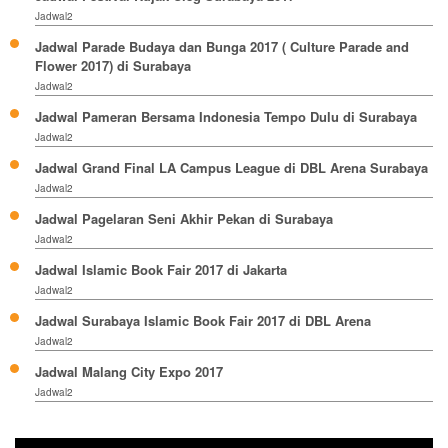
Jadwal2
Jadwal Parade Budaya dan Bunga 2017 ( Culture Parade and
Flower 2017) di Surabaya
Jadwal2
Jadwal Pameran Bersama Indonesia Tempo Dulu di Surabaya
Jadwal2
Jadwal Grand Final LA Campus League di DBL Arena Surabaya
Jadwal2
Jadwal Pagelaran Seni Akhir Pekan di Surabaya
Jadwal2
Jadwal Islamic Book Fair 2017 di Jakarta
Jadwal2
Jadwal Surabaya Islamic Book Fair 2017 di DBL Arena
Jadwal2
Jadwal Malang City Expo 2017
Jadwal2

═══

Task instructions: Only the lines from the one containing "Jadwal Surabaya Islamic" to the end of the listing belong in the output, each reproduced exactly.

Result of this exercise:
Jadwal Surabaya Islamic Book Fair 2017 di DBL Arena
Jadwal2
Jadwal Malang City Expo 2017
Jadwal2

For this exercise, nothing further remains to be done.